In the world of digital photography, the resolution is often – and often mistakenly – represented as the number of pixels (or megapixels – millions of pixels), the atomic items of digital picture.
While the number of pixels in an image limits the detail the image can hold, it does not guarantee certain level of detail. Enlarging the image increases the number of pixels, but does not add the detail.
The number of pixels in a camera also does not guarantee the detail; it only limits the finesse of detail the camera can capture.
Moreover, the resolution itself has not much sense alone. While showing the finesse or maximum density of detail that a camera can image (resolve), it does not show how fine it is resolved.

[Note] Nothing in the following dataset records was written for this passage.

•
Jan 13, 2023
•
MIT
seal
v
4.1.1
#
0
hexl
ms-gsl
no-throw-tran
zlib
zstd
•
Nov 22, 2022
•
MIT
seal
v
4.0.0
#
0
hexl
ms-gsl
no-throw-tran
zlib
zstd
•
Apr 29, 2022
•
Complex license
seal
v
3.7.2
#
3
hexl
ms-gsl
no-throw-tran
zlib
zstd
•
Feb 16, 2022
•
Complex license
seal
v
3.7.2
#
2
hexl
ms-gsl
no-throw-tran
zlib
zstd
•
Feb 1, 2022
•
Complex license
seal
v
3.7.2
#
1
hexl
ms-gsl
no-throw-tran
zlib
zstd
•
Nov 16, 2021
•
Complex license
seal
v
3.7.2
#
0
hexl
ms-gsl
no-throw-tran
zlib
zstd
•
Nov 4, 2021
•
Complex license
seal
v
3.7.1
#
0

That is why photographers talk not about the resolution alone, but about the clarity or sharpness – which is the combination of how much detail can be resolved (the resolution) and how fine it can be resolved, in other words – how properly the transition of brightness at edges is captured (the acutance). If we did not care about how well the edges are defined, we would not need 8 bit-per-pixel or 12 bit-per-pixel sensors – pure 1-bit sensors would be enough.
The detail a camera can capture is limited by the number of pixels in its sensor, but it is not the only limitation. The detail is limited by such factors as:
- Lens blur: the part of a scene, which would be projected to a single pixel in the sensor, is partially projected to neighbor pixels
- Noise: random changes in brightness and color affect the accuracy of image detail. The noise-to-signal ratio grows as the less light is captured by a sensor – either the physical size of a pixel is small (and it gets smaller and smaller as you put more megapixels in the sensor, not increasing the size of the sensor itself!) or the lens area and the aperture are small, thus less light gets to he sensor.
That is why a professional camera having only 6 megapixels, but large sensor, equipped with precise lens with wide aperture gives more detail than a tiny consumer 12-megapixel camera.